Word frequency laws

In 1945 the linguist George Zipf observed two strange word frequency phenomena: the longer a word is, the less common it is; and the most common word is used twice as much as the second most common, three times more than the third.

Books
Brockhaus_Lexikon.jpg: Jvdcderivative work: Veinarde / CC BY-SA

Take a collection of language samples (in linguistics it is called a corpus). List how many times each word appears in that corpus. The resulting chart shows you the word frequency in that language. The corpus used by the Oxford English Dictionary – the largest English corpus in the world, by the way – lists the following words as the most common: the, to, of, and, and a. (Be comes in second, but that includes all the variations like is and was.) Notice how they’re all one syllable long, and three letters or fewer? All of the most common words are short. Going down that frequency list, you get to #45 before you find a two-syllable word (about). The American linguist George Zipf dug a little further, and found something remarkable.

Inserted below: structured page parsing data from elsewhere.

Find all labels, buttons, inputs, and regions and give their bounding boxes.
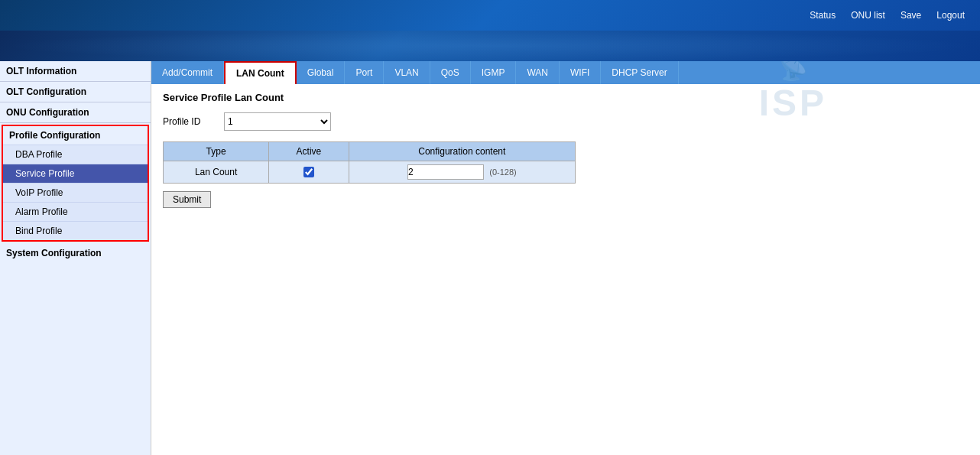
profile-configuration-title[interactable]: Profile Configuration: [3, 126, 148, 145]
page-title: Service Profile Lan Count: [163, 92, 969, 103]
sidebar-item-onu-configuration[interactable]: ONU Configuration: [0, 102, 151, 123]
sidebar-item-olt-configuration[interactable]: OLT Configuration: [0, 82, 151, 102]
range-hint: (0-128): [489, 167, 516, 177]
tab-qos[interactable]: QoS: [430, 61, 471, 84]
row-type-cell: Lan Count: [164, 161, 269, 184]
status-link[interactable]: Status: [810, 10, 836, 21]
logout-link[interactable]: Logout: [936, 10, 965, 21]
sidebar-item-alarm-profile[interactable]: Alarm Profile: [3, 202, 148, 221]
sidebar-item-service-profile[interactable]: Service Profile: [3, 164, 148, 183]
header: Status ONU list Save Logout: [0, 0, 980, 31]
tab-vlan[interactable]: VLAN: [384, 61, 430, 84]
tab-wan[interactable]: WAN: [516, 61, 560, 84]
onu-list-link[interactable]: ONU list: [851, 10, 885, 21]
row-config-cell: (0-128): [349, 161, 575, 184]
profile-id-label: Profile ID: [163, 116, 216, 127]
col-config-header: Configuration content: [349, 142, 575, 161]
col-active-header: Active: [269, 142, 349, 161]
tab-port[interactable]: Port: [345, 61, 384, 84]
content-wrapper: Service Profile Lan Count Profile ID 1 2…: [151, 84, 980, 216]
sidebar: OLT Information OLT Configuration ONU Co…: [0, 61, 151, 455]
signal-icon: 📡: [777, 61, 808, 82]
table-row: Lan Count (0-128): [164, 161, 576, 184]
sidebar-item-voip-profile[interactable]: VoIP Profile: [3, 183, 148, 202]
isp-watermark: 📡 ISP: [759, 61, 827, 124]
tab-global[interactable]: Global: [297, 61, 346, 84]
tab-wifi[interactable]: WIFI: [560, 61, 601, 84]
col-type-header: Type: [164, 142, 269, 161]
tab-bar: Add/Commit LAN Count Global Port VLAN Qo…: [151, 61, 980, 84]
lan-count-table: Type Active Configuration content Lan Co…: [163, 141, 576, 184]
main-content: Add/Commit LAN Count Global Port VLAN Qo…: [151, 61, 980, 455]
config-value-input[interactable]: [407, 164, 484, 180]
tab-add-commit[interactable]: Add/Commit: [151, 61, 224, 84]
tab-igmp[interactable]: IGMP: [471, 61, 517, 84]
content-area: Service Profile Lan Count Profile ID 1 2…: [151, 84, 980, 216]
tab-lan-count[interactable]: LAN Count: [224, 61, 297, 84]
layout: OLT Information OLT Configuration ONU Co…: [0, 61, 980, 455]
sidebar-item-olt-information[interactable]: OLT Information: [0, 61, 151, 82]
sidebar-item-bind-profile[interactable]: Bind Profile: [3, 221, 148, 240]
save-link[interactable]: Save: [900, 10, 921, 21]
row-active-cell: [269, 161, 349, 184]
tab-dhcp-server[interactable]: DHCP Server: [601, 61, 678, 84]
submit-button[interactable]: Submit: [163, 191, 211, 208]
profile-configuration-group: Profile Configuration DBA Profile Servic…: [2, 125, 149, 242]
sidebar-item-dba-profile[interactable]: DBA Profile: [3, 145, 148, 164]
active-checkbox[interactable]: [303, 167, 314, 177]
banner: [0, 31, 980, 61]
profile-id-select[interactable]: 1 2 3: [224, 112, 331, 131]
profile-id-row: Profile ID 1 2 3: [163, 112, 969, 131]
sidebar-item-system-configuration[interactable]: System Configuration: [0, 243, 151, 263]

As a general rule, the shorter a word is the more commonly it appears, and the longer a word is the less frequently it appears. And this is true not just in one corpus, but in pretty much every one of sufficient size. And this is also true not just in English but in every language we’ve checked. And it’s not just true for humans! Apparently the vocalisations of dolphins, macaques, marmosets, and bats follow the same pattern.

This relationship is known as the Brevity law. Looking at the same word frequency charts, Zipf went even further and unveiled another interesting pattern in the distribution of words. The most common word occurred twice as often as the second most common word. The most common word occurred three times as often as the third most common word, four times more than the fourth, and so on down the list.

This law is known as Zipf’s law – although he was not the first to make this observation. It too seems to be true in all languages, even the made-up ones. What are we to make of these two laws? One possible conclusion is that languages follow the path of least resistance: the most common words are ground down and abbreviated by use and time; people want to use the minimum possible number of words to effectively communicate and this leads to a Zipf-like distribution.

That’s one explanation. The Wikipedia article mentions another curious experiment: someone generated a string of random text with spaces randomly distributed between the letters. This leaves you with a long list of random collections of letters that form pseudo-“words.” A frequency list from this random text also follows a Zipf distribution. I imagine that this happens because there are fewer possible letter combinations for short words than there are for longer ones… so this may just be a natural mathematical pattern and not some deeper truth about language. Perhaps? Add to this the fact that Zipf’s law has been observed in other phenomena – note distributions in music, city populations in large countries, income distribution (pre-Bezos, I assume) – and the waters become even more muddied.